Exercise data ▸
• • • •

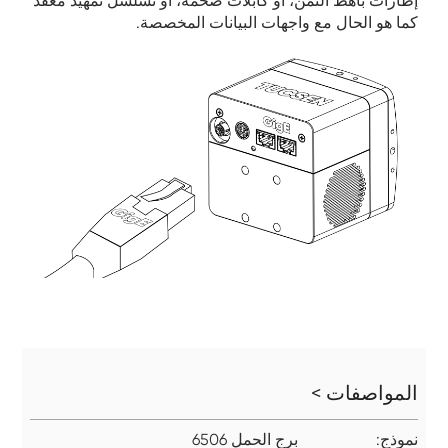
إطارات باهظ الثمن، أو كابلات ضخمة، أو تسلسل تمهيد معقد
كما هو الحال مع واجهات البيانات المخصصة.
المواصفات >
نموذج:
برج الحمل 6506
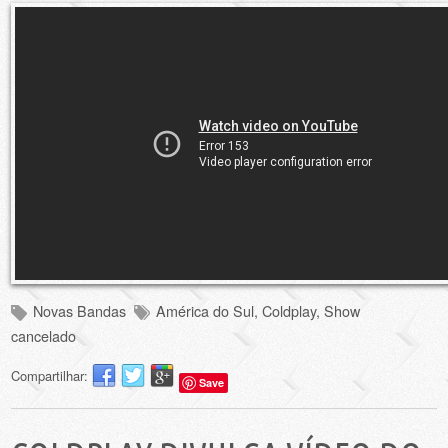
Novas Bandas
América do Sul
,
Coldplay
,
Show
cancelado
Compartilhar:
Save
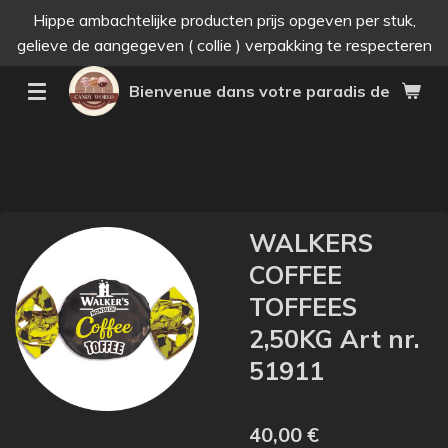
Hippe ambachtelijke producten prijs opgeven per stuk,
Passer
gelieve de aangegeven ( collie ) verpakking te respecteren
au
contenu
Bienvenue dans votre paradis des bonne
principal
WALKERS
COFFEE
TOFFEES
2,50KG Art nr.
51911
40,00 €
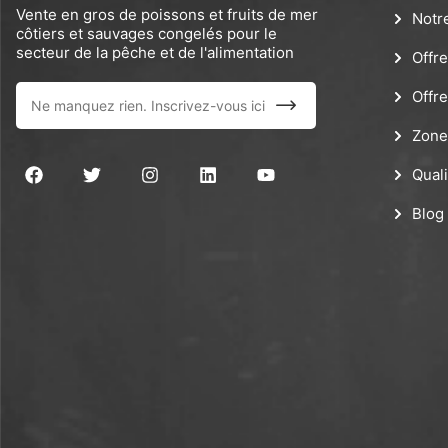
Vente en gros de poissons et fruits de mer
Notr
côtiers et sauvages congelés pour le
secteur de la pêche et de l'alimentation
Offr
Offr
Zone
Quali
Blog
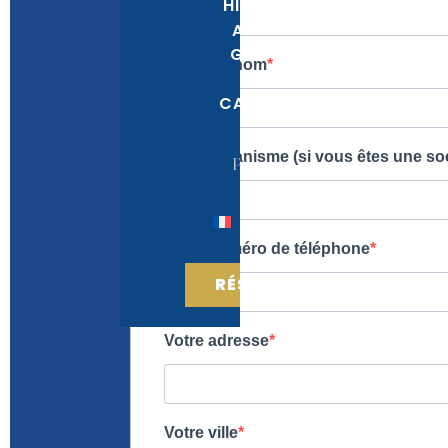
HISTORY
ALEXIS
GRUSS
THE
CAVALRY
PRESS
RÉSERVER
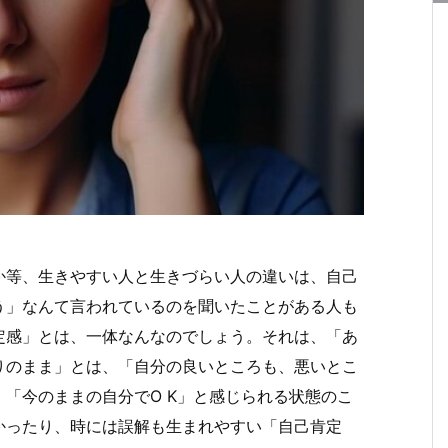
か等、生きやすい人と生きづらい人の違いは、自己
う」なんて言われているのを聞いたことがある人も
定感」とは、一体なんなのでしょう。それは、「あ
りのまま」とは、「自分の良いところも、悪いとこ
「今のままの自分でO K」と感じられる状態のこ
かったり、時には誤解も生まれやすい「自己肯定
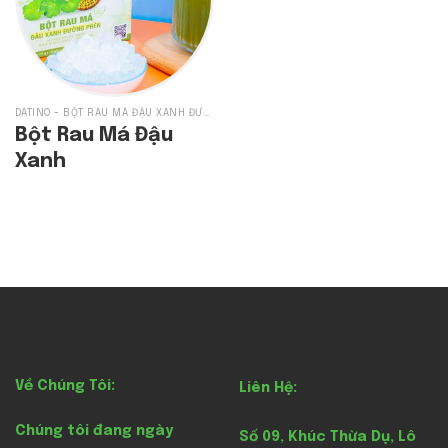
DATINO - BỘT RAU MÁ ĐẬU XANH ĐƯỜNG PHÈN
Bột Rau Má Đậu
Xanh
Về Chúng Tôi:
Liên Hệ:
Chúng tôi đang ngày
Số 09, Khúc Thừa Dụ, Lô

• • • •

Task instructions ▸
Everything in the preceding material must be transcribed exactly, except the images.

Response to the exercise ▸
إطارات باهظ الثمن، أو كابلات ضخمة، أو تسلسل تمهيد معقد
كما هو الحال مع واجهات البيانات المخصصة.
المواصفات >
نموذج:
برج الحمل 6506
Novas Bandas
América do Sul
,
Coldplay
,
Show
cancelado
Compartilhar:
Save
Hippe ambachtelijke producten prijs opgeven per stuk,
Passer
gelieve de aangegeven ( collie ) verpakking te respecteren
au
contenu
Bienvenue dans votre paradis des bonne
principal
WALKERS
COFFEE
TOFFEES
2,50KG Art nr.
51911
40,00 €
Vente en gros de poissons et fruits de mer
Notr
côtiers et sauvages congelés pour le
secteur de la pêche et de l'alimentation
Offr
Offr
Zone
Quali
Blog
HISTORY
ALEXIS
GRUSS
THE
CAVALRY
PRESS
RÉSERVER
か等、生きやすい人と生きづらい人の違いは、自己
う」なんて言われているのを聞いたことがある人も
定感」とは、一体なんなのでしょう。それは、「あ
りのまま」とは、「自分の良いところも、悪いとこ
「今のままの自分でO K」と感じられる状態のこ
かったり、時には誤解も生まれやすい「自己肯定
DATINO - BỘT RAU MÁ ĐẬU XANH ĐƯỜNG PHÈN
Bột Rau Má Đậu
Xanh
Về Chúng Tôi:
Liên Hệ:
Chúng tôi đang ngày
Số 09, Khúc Thừa Dụ, Lô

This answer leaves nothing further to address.